Certes que le temps nouveau soit celui qui module Franco à ses exigences, il n’en reste pas moins vrai que celui-ci n’a pas dérogé à un principe de l’orchestration des origines. L’OK Jazz, contrairement à l’African Jazz et l’African Fiesta surtout, n’a pas perdu la saveur d’une musique aux accents du saxophone. L’African Jazz de Kabaselle privilégiait les trompettes pour être assez proche de Cuba, mais Luambo Makiadi et Vicky Longomba n’ont suivi cette piste. Pour ces deux artistes, c’est le saxophone qui a prévalu sur les autres instruments à vent.

En d’autres mots, l’OK a gardé dans ses arrangements une facture d’un grand musicien congolais de Brazzaville, je veux souligner par-là en passant, l’apport inestimable de « Essous Serge » qui vient de nous quitter, dans le style de maintient du saxo au sein l’OK Jazz.

En fait, l’orchestre de Franco est un ensemble qui fait survivre le son de l’orchestre de studio Loningisa.

Youlou Mabiala s’en est souvenu et a nommé son orchestre de ce mythique nom.

3. Réveil-FM : Vous voulez donc dire que Franco est-il « pile ou face » de sa musique ?

Djamba Yohé : C’est bien vraiment cela, Franco Luambo Makiadi arrive à la musique avec l’enseignement qu’il a reçu de ses aînés, mais il ne se contente pas de se savoir limité pour s’inscrire dans l’avenir.

Aussitôt devenu musicien, Luambo s’efforce à comprendre la tablature de la guitare, il écoute la musique des Îles afro-latines et la musique portugaise du Fado, sans oublier bien sûr la musique espagnole qui a pris une grosse part dans son style, tant dans la Rumba que le Boléro qu’il jouait. Ça c’est le côté pile.

Plus que cela, Franco a transformé la société avec les audaces de ses compositions chantées dans leur aspect de texte et dans ses gymnopédies guitaristiques truffées de quintes, des octaves, et des vibratos sur les chanterelles des échelles supérieures du choix de son doigté. Cela montre à fortiori le côté face de Franco De Mi Amor.

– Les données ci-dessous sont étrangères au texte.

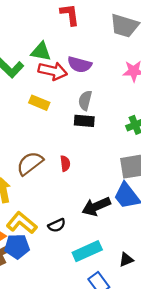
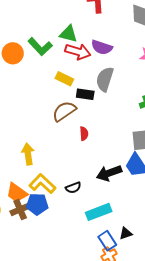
gray semicircle: (85, 100) -> (105, 79), size x1.4
black rectangle: (84, 121) -> (85, 94), moved
brown semicircle: (30, 163) -> (64, 111), moved
black triangle: (126, 260) -> (126, 233), moved

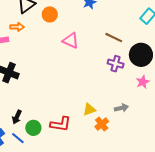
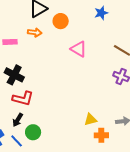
orange arrow: (17, 27) -> (35, 32), moved
red L-shape: (61, 124) -> (23, 98), moved
orange cross: (102, 124) -> (101, 135), turned 32

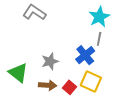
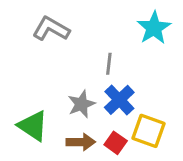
gray line: (99, 39) -> (109, 64), moved
blue cross: (85, 55) -> (119, 100), moved

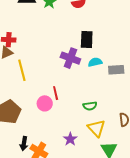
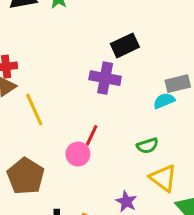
black rectangle: (87, 39) -> (125, 45), turned 72
cyan semicircle: (95, 62) -> (164, 101), moved
red line: (56, 93) -> (92, 135), turned 48

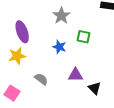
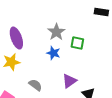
gray star: (61, 16) -> (56, 32), moved
purple triangle: (75, 75) -> (69, 81), turned -35

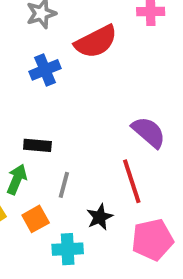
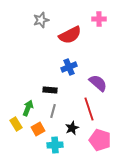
blue cross: (45, 70) -> (69, 67), moved
black rectangle: (37, 145) -> (50, 90), moved
pink pentagon: (152, 240) -> (100, 140), turned 30

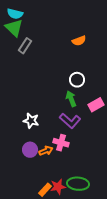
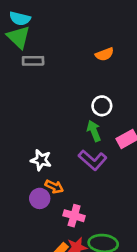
gray rectangle: (25, 46) -> (33, 61), turned 56
pink cross: (61, 143) -> (74, 216), moved
orange arrow: (46, 151) -> (54, 187), moved, turned 48

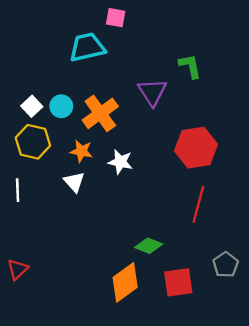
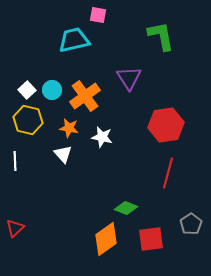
green L-shape: (190, 66) -> (161, 36), moved, size x1.4

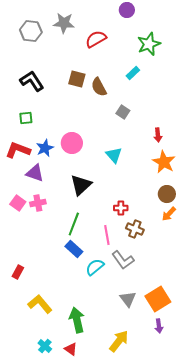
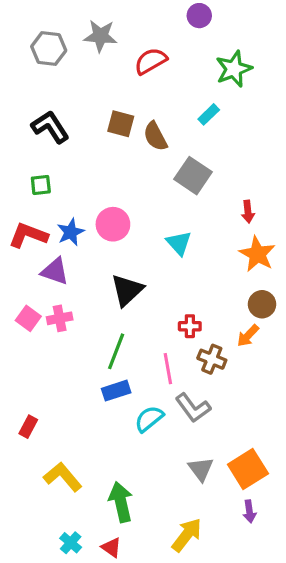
gray square: (123, 112) -> (193, 176), size x1.6
orange arrow: (169, 214) -> (248, 336), moved
blue rectangle: (74, 249) -> (116, 391), turned -60

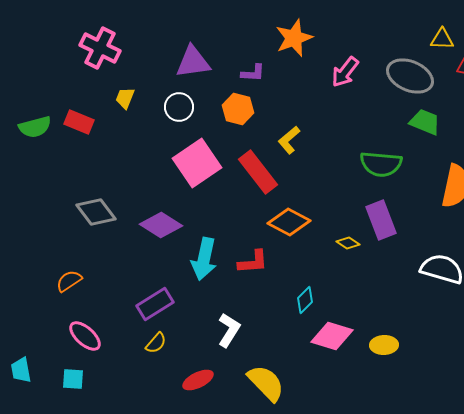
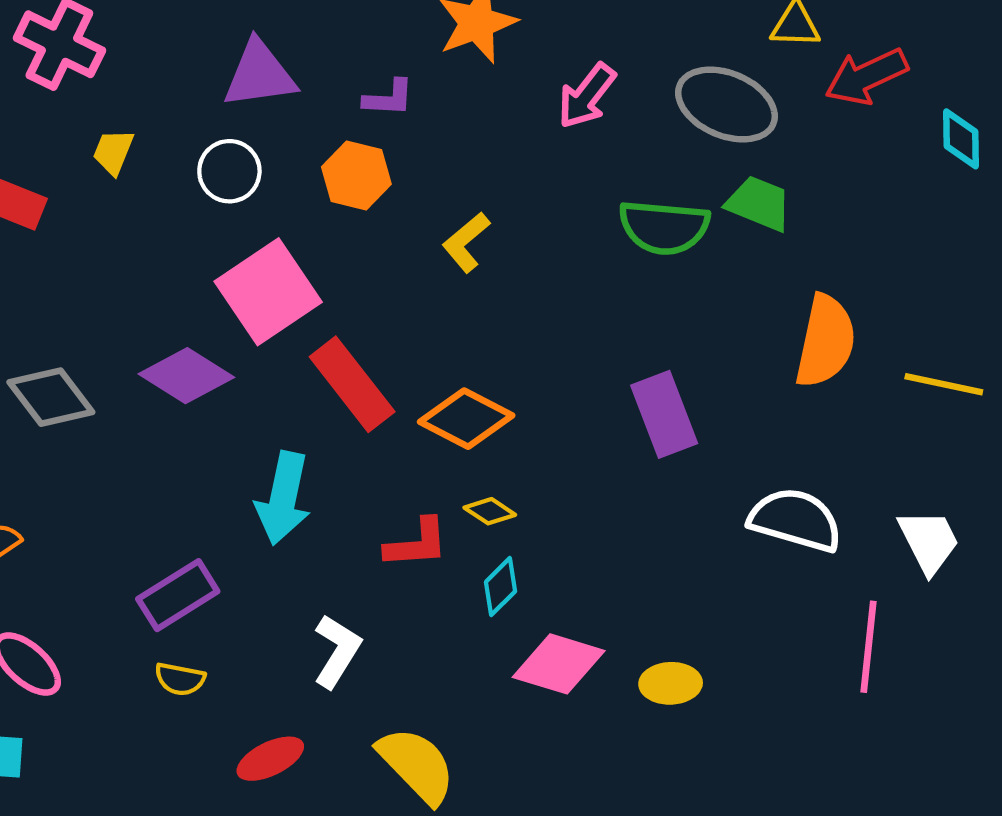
green semicircle: (381, 164) -> (664, 227), moved
red rectangle: (258, 172) -> (352, 384), moved
purple diamond: (161, 225) -> (186, 376), moved
yellow diamond: (348, 243) -> (490, 511), moved
red L-shape: (253, 262) -> (417, 543), moved
yellow semicircle: (156, 343) -> (180, 679), turned 60

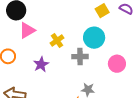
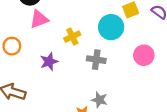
cyan circle: (94, 38) -> (111, 27), moved
pink circle: (117, 64) -> (144, 55), moved

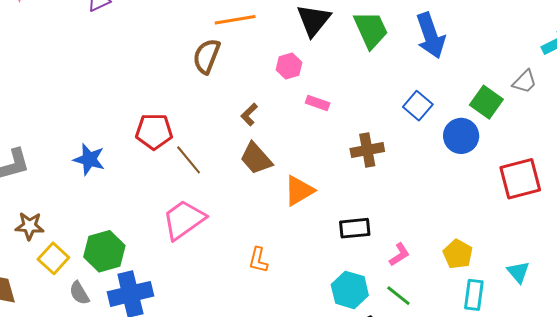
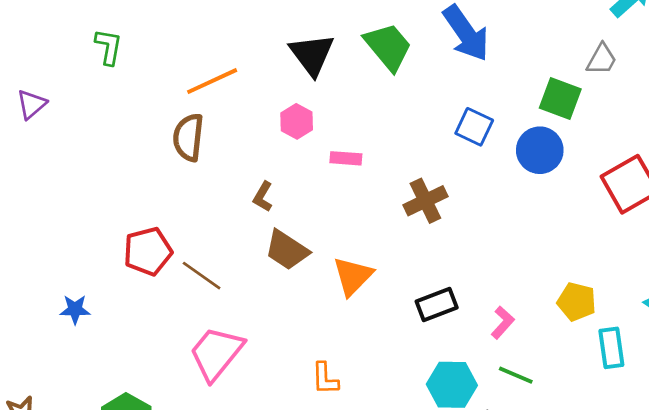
blue star: (89, 159) -> (75, 309), size x0.7

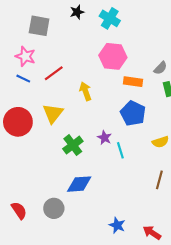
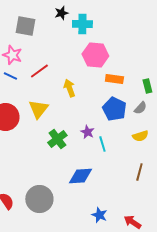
cyan cross: (110, 18) -> (82, 24), moved, turned -30
gray semicircle: (160, 68) -> (140, 108), moved
blue diamond: (79, 184) -> (80, 176), moved
gray circle: (54, 208) -> (39, 199), size x1.4

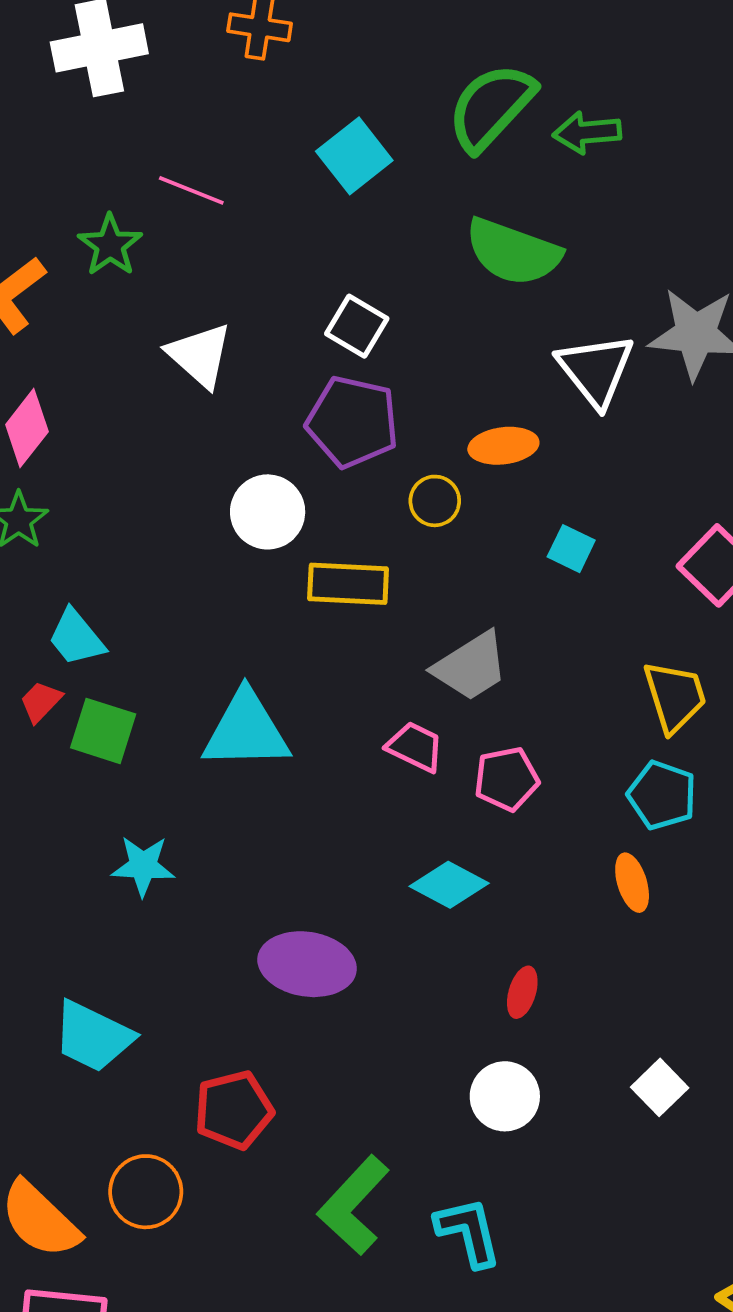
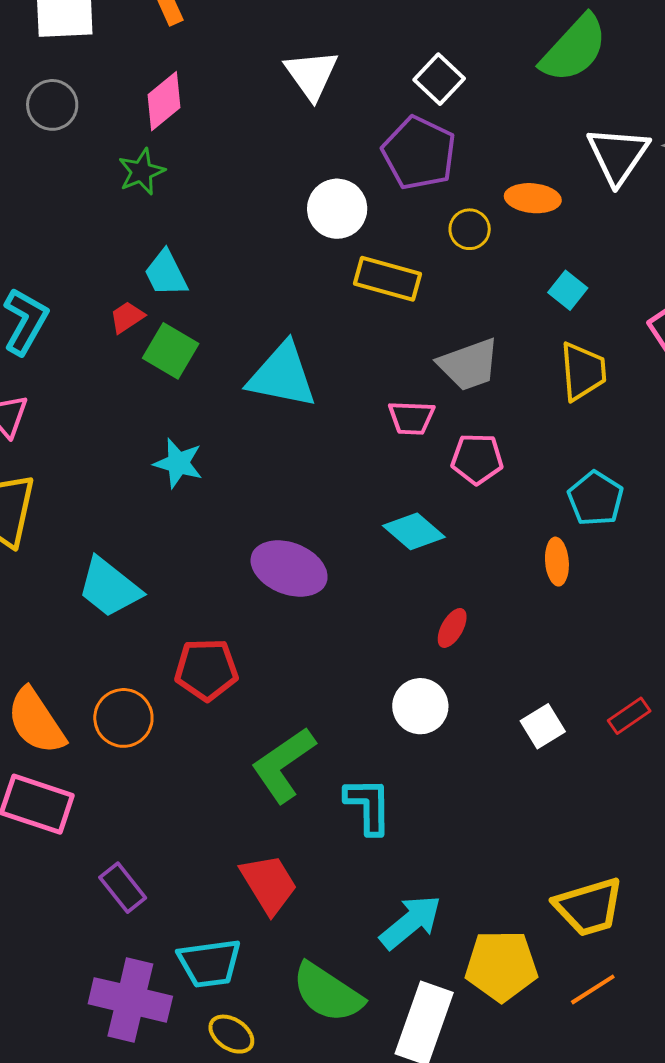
green semicircle: (513, 252) -> (574, 49), turned -80
yellow trapezoid: (675, 696) -> (583, 371), moved
pink trapezoid: (415, 747) -> (411, 418), turned 144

Comment ? Franco regarde la société et voit les générations passer, cette observation le persuade d’avancer avec le temps pour ne pas se voir derrière les nouveautés de son époque.

C’est ce génie d’anticipation qui lui a permis de ne pas disparaître de la scène musicale jusqu’à la fin de sa vie.

Sur ce sujet précis, Franco Luambo Makiadia dit à Manuaku « Guitariste apolaka te ».

En tout cas, Franco n’a pas moisi et sa musique n’a pas connu de corruption.

Jusqu’à ce jour, il est continué par les orchestres qui jouent le rythme et le style qu’il a générés. Tout ceci pour dire en un seul mot, qu’il reste de Frano un souvenir inaltérable, son personnage est entré dans l’histoire et les légendes au même titre que Socrate, Platon, Sénèque, Cicéron, Molière et Claude Debussy. Pourquoi pas ?

II. LE PHÉNOMÈNE OK JAZZ

4. Réveil-FM : Lorsque nous regardons l’OK Jazz à partir de 1960, nous constatons que les premières grandes vedettes de cet orchestre sont déjà partis, on y trouve plus que les plus proches amis de Franco, pourquoi ce changement est-il arrivé ?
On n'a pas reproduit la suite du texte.